Judge to block Trump administration from placing 2,200 USAID employees on leave at midnight

ByKatherine Faulders, Alexander Mallin and Peter Charalambous ABCNews logo
Friday, February 7, 2025 11:26PM
Judge to block Trump administration dismantling of USAID
A federal judge on Friday temporarily blocked the Trump administration from placing 2,200 employees of USAID on paid leave.

A federal judge plans to block the Trump administration from orchestrating its plan to place more than 2,000 employees of the United States Agency for International Development on leave at midnight.

Two foreign service unions had sued the federal government amid the Trump administration's attempts to reduce USAID's workforce from 14,000 to only 300 employees.

After an hour-long hearing Friday afternoon, U.S. District Judge Carl Nichols -- a Trump appointee -- said he plans to issue a temporary restraining order that prevents Trump and the Department of Government Efficiency from placing 2,200 USAID employees on administrative leave on Friday night as had been planned.

Judge Nichols said the order would prevent the "accelerated removal" of USAID employees from their posts overseas, and that he would issue a written order, with a further explanation, before midnight.

"This is about how employees are harmed in their capacity as employees -- in the employee/employer relationship -- and it seems to me that, for reasons I will discuss in this order, that I will enter there, the plaintiffs have established at least that there is irreparable harm as it relates to that relationship," Judge Nichols said.

Lawyers from the Department of Justice acknowledged that 500 employees from USAID have already been placed on leave, with 2,000 more set to go on leave at midnight.

Acting assistant attorney Brett Shumate told the judge the layoffs were necessary because "the president has decided there was corruption and fraud at USAID."

"He doesn't have to justify to the plaintiffs and the court how he exercises his foreign affairs," Shumate argued. "The president has determined, in his view, significant serious action needs to be taken tonight to prevent taxpayer funds from being sent outside the United States, used for purposes that he doesn't think are appropriate."

The American Foreign Service Organization and the American Federation of Government Employees filed the lawsuit in D.C. federal court Thursday, alleging that Trump engaged in a series of "unconstitutional and illegal actions" to systematically destroy USAID.

"Children are being pulled out of school during the middle of the school year at developmentally fragile time periods," plaintiffs' attorneys told the judge Friday. "People are being cut off from their access to health care without being able to make arrangements for new health care providers when they have serious health conditions.

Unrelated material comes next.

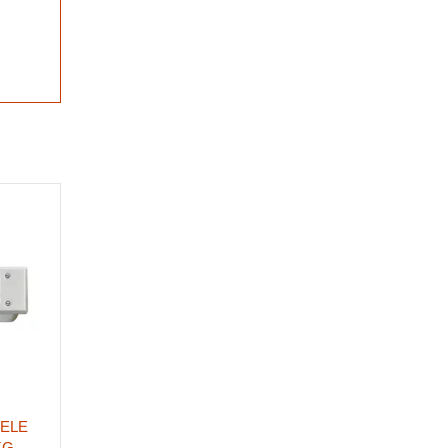
FELE
KG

People are being asked to go back to the United States where they may not have housing they don't have a home to come back to, and they're being asked to do that with no source of income or in prospects."

"These actions have generated a global humanitarian crisis by abruptly halting the crucial work of USAID employees, grantees, and contractors. They have cost thousands of American jobs. And they have imperiled U.S. national security interests," the lawsuit said.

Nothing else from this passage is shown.